START Available data

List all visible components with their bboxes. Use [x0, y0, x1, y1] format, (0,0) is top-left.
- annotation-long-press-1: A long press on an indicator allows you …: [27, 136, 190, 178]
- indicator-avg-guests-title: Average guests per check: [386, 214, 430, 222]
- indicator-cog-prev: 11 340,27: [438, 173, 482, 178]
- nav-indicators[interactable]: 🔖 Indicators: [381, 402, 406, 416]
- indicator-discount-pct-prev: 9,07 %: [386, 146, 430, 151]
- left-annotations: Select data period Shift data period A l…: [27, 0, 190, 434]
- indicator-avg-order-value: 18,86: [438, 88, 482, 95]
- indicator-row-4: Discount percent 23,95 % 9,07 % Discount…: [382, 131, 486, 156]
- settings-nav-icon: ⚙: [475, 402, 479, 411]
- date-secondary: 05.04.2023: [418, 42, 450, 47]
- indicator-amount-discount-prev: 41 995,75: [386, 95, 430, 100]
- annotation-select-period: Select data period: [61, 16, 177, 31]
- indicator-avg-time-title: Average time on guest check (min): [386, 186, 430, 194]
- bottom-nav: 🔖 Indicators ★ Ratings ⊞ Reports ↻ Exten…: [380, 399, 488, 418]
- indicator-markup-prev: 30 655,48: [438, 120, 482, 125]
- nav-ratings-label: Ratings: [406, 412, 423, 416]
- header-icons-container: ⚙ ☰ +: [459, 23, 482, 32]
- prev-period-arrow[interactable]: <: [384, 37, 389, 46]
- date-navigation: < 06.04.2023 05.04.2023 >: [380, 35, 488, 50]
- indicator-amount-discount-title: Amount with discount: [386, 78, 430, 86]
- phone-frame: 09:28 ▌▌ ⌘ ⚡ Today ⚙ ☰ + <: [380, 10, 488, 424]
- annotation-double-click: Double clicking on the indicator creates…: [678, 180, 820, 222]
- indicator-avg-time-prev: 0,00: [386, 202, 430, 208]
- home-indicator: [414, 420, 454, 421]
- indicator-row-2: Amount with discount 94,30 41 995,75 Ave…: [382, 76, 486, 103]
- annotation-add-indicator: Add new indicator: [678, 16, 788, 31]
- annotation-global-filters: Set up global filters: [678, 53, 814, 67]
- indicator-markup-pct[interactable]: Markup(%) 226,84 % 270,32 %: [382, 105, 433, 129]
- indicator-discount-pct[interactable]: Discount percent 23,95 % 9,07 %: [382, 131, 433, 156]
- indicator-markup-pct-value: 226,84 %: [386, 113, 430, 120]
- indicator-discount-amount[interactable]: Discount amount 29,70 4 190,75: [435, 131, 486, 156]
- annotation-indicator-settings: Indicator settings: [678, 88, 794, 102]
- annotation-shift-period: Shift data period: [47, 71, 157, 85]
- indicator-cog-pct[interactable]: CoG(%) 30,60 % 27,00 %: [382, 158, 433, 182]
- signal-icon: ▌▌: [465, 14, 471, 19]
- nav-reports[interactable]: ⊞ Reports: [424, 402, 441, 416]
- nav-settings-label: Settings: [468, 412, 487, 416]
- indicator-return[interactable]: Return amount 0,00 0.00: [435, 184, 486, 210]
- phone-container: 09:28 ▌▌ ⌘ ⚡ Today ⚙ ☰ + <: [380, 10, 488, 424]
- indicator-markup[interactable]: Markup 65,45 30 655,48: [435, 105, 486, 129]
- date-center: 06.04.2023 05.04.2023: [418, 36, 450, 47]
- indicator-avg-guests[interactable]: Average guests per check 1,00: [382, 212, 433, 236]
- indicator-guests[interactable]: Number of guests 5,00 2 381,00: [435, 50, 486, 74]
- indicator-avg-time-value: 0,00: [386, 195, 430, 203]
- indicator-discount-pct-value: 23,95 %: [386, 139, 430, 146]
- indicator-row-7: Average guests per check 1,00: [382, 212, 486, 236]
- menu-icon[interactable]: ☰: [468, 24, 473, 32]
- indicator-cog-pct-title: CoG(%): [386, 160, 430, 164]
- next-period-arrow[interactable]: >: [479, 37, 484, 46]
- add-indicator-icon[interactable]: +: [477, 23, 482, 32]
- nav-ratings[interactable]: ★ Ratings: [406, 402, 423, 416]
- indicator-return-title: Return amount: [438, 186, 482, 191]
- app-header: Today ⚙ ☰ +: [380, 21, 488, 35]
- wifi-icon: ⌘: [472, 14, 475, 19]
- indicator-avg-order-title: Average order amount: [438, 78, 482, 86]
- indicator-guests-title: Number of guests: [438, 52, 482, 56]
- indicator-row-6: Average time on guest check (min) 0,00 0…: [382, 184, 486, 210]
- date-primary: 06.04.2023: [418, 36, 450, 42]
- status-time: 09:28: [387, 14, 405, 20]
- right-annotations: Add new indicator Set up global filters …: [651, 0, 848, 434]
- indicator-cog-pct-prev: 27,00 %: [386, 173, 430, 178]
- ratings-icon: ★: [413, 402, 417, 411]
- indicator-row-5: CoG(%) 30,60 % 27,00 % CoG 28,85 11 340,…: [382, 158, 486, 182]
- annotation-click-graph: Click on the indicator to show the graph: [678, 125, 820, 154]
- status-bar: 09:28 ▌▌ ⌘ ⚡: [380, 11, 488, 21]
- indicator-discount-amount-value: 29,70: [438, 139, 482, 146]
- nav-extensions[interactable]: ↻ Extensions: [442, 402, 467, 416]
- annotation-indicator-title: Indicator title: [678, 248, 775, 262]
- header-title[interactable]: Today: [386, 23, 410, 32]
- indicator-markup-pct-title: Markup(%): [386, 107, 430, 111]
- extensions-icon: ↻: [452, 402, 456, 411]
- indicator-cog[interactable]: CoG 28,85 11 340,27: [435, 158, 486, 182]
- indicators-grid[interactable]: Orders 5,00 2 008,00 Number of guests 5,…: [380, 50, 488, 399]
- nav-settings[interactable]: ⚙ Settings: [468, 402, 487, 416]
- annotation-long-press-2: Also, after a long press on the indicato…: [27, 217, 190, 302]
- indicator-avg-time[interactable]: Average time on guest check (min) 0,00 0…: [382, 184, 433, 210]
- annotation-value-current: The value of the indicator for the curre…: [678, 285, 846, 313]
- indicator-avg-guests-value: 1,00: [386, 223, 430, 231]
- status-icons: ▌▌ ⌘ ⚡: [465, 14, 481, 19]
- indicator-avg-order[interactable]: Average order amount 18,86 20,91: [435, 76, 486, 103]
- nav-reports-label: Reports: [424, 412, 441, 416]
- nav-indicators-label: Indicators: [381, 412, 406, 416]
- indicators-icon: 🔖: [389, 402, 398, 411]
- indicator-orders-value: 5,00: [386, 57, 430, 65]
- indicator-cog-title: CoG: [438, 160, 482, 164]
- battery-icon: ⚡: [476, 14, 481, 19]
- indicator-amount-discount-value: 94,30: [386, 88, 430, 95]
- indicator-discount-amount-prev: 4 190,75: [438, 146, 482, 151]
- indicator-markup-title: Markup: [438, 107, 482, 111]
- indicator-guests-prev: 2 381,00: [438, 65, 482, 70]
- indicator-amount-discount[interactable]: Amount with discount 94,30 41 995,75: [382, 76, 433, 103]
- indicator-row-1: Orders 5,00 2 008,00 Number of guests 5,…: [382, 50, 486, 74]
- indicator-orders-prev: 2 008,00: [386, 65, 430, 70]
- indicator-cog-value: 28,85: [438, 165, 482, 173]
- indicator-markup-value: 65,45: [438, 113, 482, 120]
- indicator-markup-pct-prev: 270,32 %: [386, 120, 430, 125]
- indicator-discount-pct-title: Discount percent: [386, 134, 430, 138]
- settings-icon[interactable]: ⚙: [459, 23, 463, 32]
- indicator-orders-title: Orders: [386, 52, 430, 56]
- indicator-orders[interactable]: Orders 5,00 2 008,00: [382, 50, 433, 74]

END Available data

All entries above are to be transcribed verbatim.

List all visible components with their bboxes. Use [x0, y0, x1, y1] format, (0,0) is top-left.
- annotation-long-press-1: A long press on an indicator allows you …: [27, 136, 190, 178]
- indicator-avg-guests-title: Average guests per check: [386, 214, 430, 222]
- indicator-cog-prev: 11 340,27: [438, 173, 482, 178]
- nav-indicators[interactable]: 🔖 Indicators: [381, 402, 406, 416]
- indicator-discount-pct-prev: 9,07 %: [386, 146, 430, 151]
- left-annotations: Select data period Shift data period A l…: [27, 0, 190, 434]
- indicator-avg-order-value: 18,86: [438, 88, 482, 95]
- indicator-row-4: Discount percent 23,95 % 9,07 % Discount…: [382, 131, 486, 156]
- settings-nav-icon: ⚙: [475, 402, 479, 411]
- date-secondary: 05.04.2023: [418, 42, 450, 47]
- indicator-amount-discount-prev: 41 995,75: [386, 95, 430, 100]
- annotation-select-period: Select data period: [61, 16, 177, 31]
- indicator-avg-time-title: Average time on guest check (min): [386, 186, 430, 194]
- bottom-nav: 🔖 Indicators ★ Ratings ⊞ Reports ↻ Exten…: [380, 399, 488, 418]
- indicator-markup-prev: 30 655,48: [438, 120, 482, 125]
- nav-ratings-label: Ratings: [406, 412, 423, 416]
- header-icons-container: ⚙ ☰ +: [459, 23, 482, 32]
- prev-period-arrow[interactable]: <: [384, 37, 389, 46]
- date-navigation: < 06.04.2023 05.04.2023 >: [380, 35, 488, 50]
- indicator-amount-discount-title: Amount with discount: [386, 78, 430, 86]
- phone-frame: 09:28 ▌▌ ⌘ ⚡ Today ⚙ ☰ + <: [380, 10, 488, 424]
- annotation-double-click: Double clicking on the indicator creates…: [678, 180, 820, 222]
- indicator-avg-time-prev: 0,00: [386, 202, 430, 208]
- home-indicator: [414, 420, 454, 421]
- indicator-row-2: Amount with discount 94,30 41 995,75 Ave…: [382, 76, 486, 103]
- annotation-add-indicator: Add new indicator: [678, 16, 788, 31]
- annotation-global-filters: Set up global filters: [678, 53, 814, 67]
- indicator-markup-pct[interactable]: Markup(%) 226,84 % 270,32 %: [382, 105, 433, 129]
- indicator-discount-pct[interactable]: Discount percent 23,95 % 9,07 %: [382, 131, 433, 156]
- indicator-markup-pct-value: 226,84 %: [386, 113, 430, 120]
- indicator-discount-amount[interactable]: Discount amount 29,70 4 190,75: [435, 131, 486, 156]
- annotation-indicator-settings: Indicator settings: [678, 88, 794, 102]
- annotation-shift-period: Shift data period: [47, 71, 157, 85]
- indicator-cog-pct[interactable]: CoG(%) 30,60 % 27,00 %: [382, 158, 433, 182]
- signal-icon: ▌▌: [465, 14, 471, 19]
- nav-reports[interactable]: ⊞ Reports: [424, 402, 441, 416]
- nav-settings-label: Settings: [468, 412, 487, 416]
- indicator-return[interactable]: Return amount 0,00 0.00: [435, 184, 486, 210]
- phone-container: 09:28 ▌▌ ⌘ ⚡ Today ⚙ ☰ + <: [380, 10, 488, 424]
- indicator-markup[interactable]: Markup 65,45 30 655,48: [435, 105, 486, 129]
- date-center: 06.04.2023 05.04.2023: [418, 36, 450, 47]
- indicator-avg-guests[interactable]: Average guests per check 1,00: [382, 212, 433, 236]
- indicator-guests[interactable]: Number of guests 5,00 2 381,00: [435, 50, 486, 74]
- indicator-avg-time-value: 0,00: [386, 195, 430, 203]
- indicator-discount-pct-value: 23,95 %: [386, 139, 430, 146]
- indicator-row-7: Average guests per check 1,00: [382, 212, 486, 236]
- menu-icon[interactable]: ☰: [468, 24, 473, 32]
- indicator-cog-pct-title: CoG(%): [386, 160, 430, 164]
- next-period-arrow[interactable]: >: [479, 37, 484, 46]
- add-indicator-icon[interactable]: +: [477, 23, 482, 32]
- nav-ratings[interactable]: ★ Ratings: [406, 402, 423, 416]
- indicator-return-title: Return amount: [438, 186, 482, 191]
- app-header: Today ⚙ ☰ +: [380, 21, 488, 35]
- wifi-icon: ⌘: [472, 14, 475, 19]
- indicator-avg-order-title: Average order amount: [438, 78, 482, 86]
- indicator-guests-title: Number of guests: [438, 52, 482, 56]
- indicator-row-6: Average time on guest check (min) 0,00 0…: [382, 184, 486, 210]
- date-primary: 06.04.2023: [418, 36, 450, 42]
- status-time: 09:28: [387, 14, 405, 20]
- right-annotations: Add new indicator Set up global filters …: [651, 0, 848, 434]
- indicator-cog-pct-prev: 27,00 %: [386, 173, 430, 178]
- ratings-icon: ★: [413, 402, 417, 411]
- indicator-row-5: CoG(%) 30,60 % 27,00 % CoG 28,85 11 340,…: [382, 158, 486, 182]
- annotation-click-graph: Click on the indicator to show the graph: [678, 125, 820, 154]
- status-bar: 09:28 ▌▌ ⌘ ⚡: [380, 11, 488, 21]
- indicator-discount-amount-value: 29,70: [438, 139, 482, 146]
- nav-extensions[interactable]: ↻ Extensions: [442, 402, 467, 416]
- annotation-indicator-title: Indicator title: [678, 248, 775, 262]
- header-title[interactable]: Today: [386, 23, 410, 32]
- indicator-markup-pct-title: Markup(%): [386, 107, 430, 111]
- extensions-icon: ↻: [452, 402, 456, 411]
- indicator-cog[interactable]: CoG 28,85 11 340,27: [435, 158, 486, 182]
- indicators-grid[interactable]: Orders 5,00 2 008,00 Number of guests 5,…: [380, 50, 488, 399]
- nav-settings[interactable]: ⚙ Settings: [468, 402, 487, 416]
- annotation-long-press-2: Also, after a long press on the indicato…: [27, 217, 190, 302]
- indicator-avg-time[interactable]: Average time on guest check (min) 0,00 0…: [382, 184, 433, 210]
- annotation-value-current: The value of the indicator for the curre…: [678, 285, 846, 313]
- indicator-avg-guests-value: 1,00: [386, 223, 430, 231]
- status-icons: ▌▌ ⌘ ⚡: [465, 14, 481, 19]
- indicator-avg-order[interactable]: Average order amount 18,86 20,91: [435, 76, 486, 103]
- nav-reports-label: Reports: [424, 412, 441, 416]
- nav-indicators-label: Indicators: [381, 412, 406, 416]
- indicators-icon: 🔖: [389, 402, 398, 411]
- indicator-orders-value: 5,00: [386, 57, 430, 65]
- indicator-cog-title: CoG: [438, 160, 482, 164]
- battery-icon: ⚡: [476, 14, 481, 19]
- indicator-amount-discount-value: 94,30: [386, 88, 430, 95]
- indicator-discount-amount-prev: 4 190,75: [438, 146, 482, 151]
- indicator-markup-title: Markup: [438, 107, 482, 111]
- indicator-guests-prev: 2 381,00: [438, 65, 482, 70]
- indicator-amount-discount[interactable]: Amount with discount 94,30 41 995,75: [382, 76, 433, 103]
- indicator-row-1: Orders 5,00 2 008,00 Number of guests 5,…: [382, 50, 486, 74]
- indicator-orders-prev: 2 008,00: [386, 65, 430, 70]
- indicator-cog-value: 28,85: [438, 165, 482, 173]
- indicator-markup-value: 65,45: [438, 113, 482, 120]
- indicator-markup-pct-prev: 270,32 %: [386, 120, 430, 125]
- indicator-discount-pct-title: Discount percent: [386, 134, 430, 138]
- settings-icon[interactable]: ⚙: [459, 23, 463, 32]
- indicator-orders-title: Orders: [386, 52, 430, 56]
- indicator-orders[interactable]: Orders 5,00 2 008,00: [382, 50, 433, 74]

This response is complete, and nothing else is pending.